We seem to be such wargaming butterflies as we flit from period to period, from week to week. Whilst I have been painting the bits and pieces for this weekend's Roman skirmish game I have been reading Outlaw by Angus Donald, a retelling of the Robin Hood legend which sent me scurrying to the book shelves to see if I could get away with using my Norman's, and yes I can, until the end of the 12th Century by which point the kite shield had been replaced by the more fashionable Heater shape.
Last weekend saw us playing Battletech, a game I hadn't played in 20 years. We had a good game and will play again, this time with miniatures and terrain. Might buy a few mechs, we'll see.

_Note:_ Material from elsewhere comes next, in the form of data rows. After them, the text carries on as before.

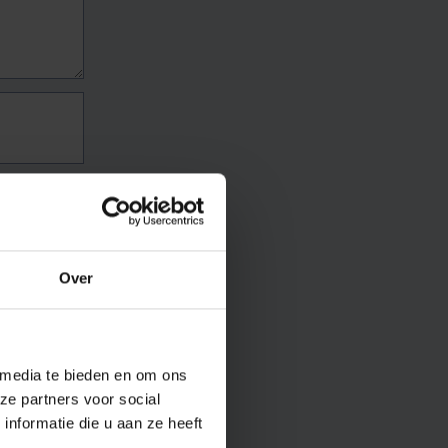
Over
 media te bieden en om ons
ze partners voor social
nformatie die u aan ze heeft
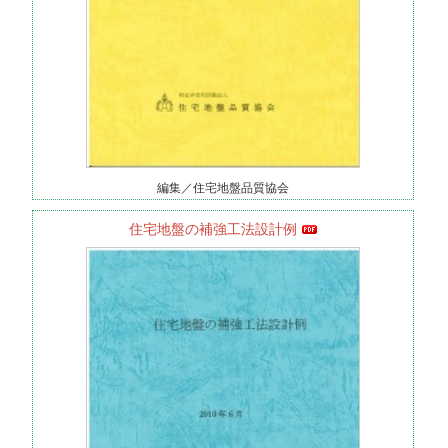
編集／住宅地盤品質協会
住宅地盤の補強工法設計例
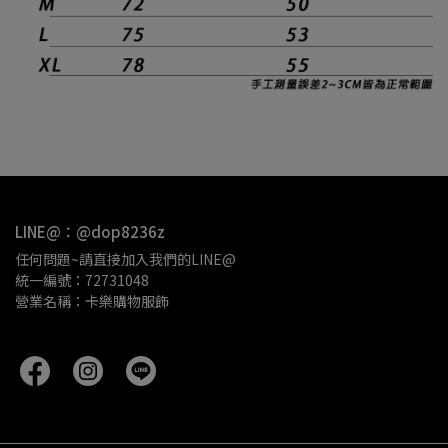
LINE@：@dop8236z
任何問題~請直接加入我們的LINE@
統一編號：72731048
營業名稱：卡樂購物服飾 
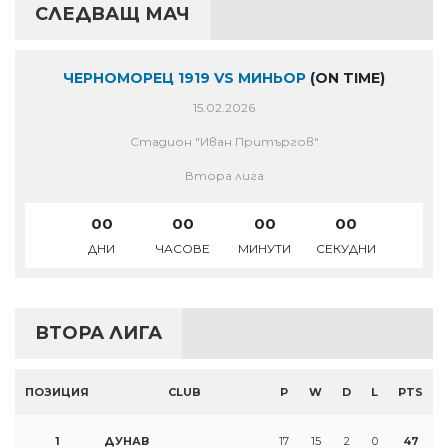
СЛЕДВАЩ МАЧ
ЧЕРНОМОРЕЦ 1919 VS МИНЬОР
(ON TIME)
15.02.2026
Стадион "Иван Притъргов"
Втора лига
00
00
00
00
ДНИ
ЧАСОВЕ
МИНУТИ
СЕКУДНИ
ВТОРА ЛИГА
ПОЗИЦИЯ
CLUB
P
W
D
L
PTS
1
ДУНАВ
17
15
2
0
47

Stu, who might suffer from the gaming equivalent of ADHD, brings up 'The British Civil War' set in the late 30's, where Edward VII doesn't abdicate and asks Moseley to form a government. The country breaks up in to civil war. The source book, hopefully in my hands next week, outlines the national picture and encourages games set 'locally' hence the clipping below.
This might be the excuse I need to paint my Foundry Home Guard I've had since they were released. I have the pack of civilian characters stashed somewhere in the garage too along with some Battle Honours resistance fighters. The first 3 packs of German Paratroops are also in the garage, I doubt Herr Hitler could have resisted dabbling in British politics particularly if it would have affected our reputation in the rest of the world.
Basically it seems a good excuse to dig out odds and sods of figures from late WW1, Pulp, Gangsters and early WW2 and have a skirmish game. Rules would most likely be Arc of Fire or if we were really brave Battleground.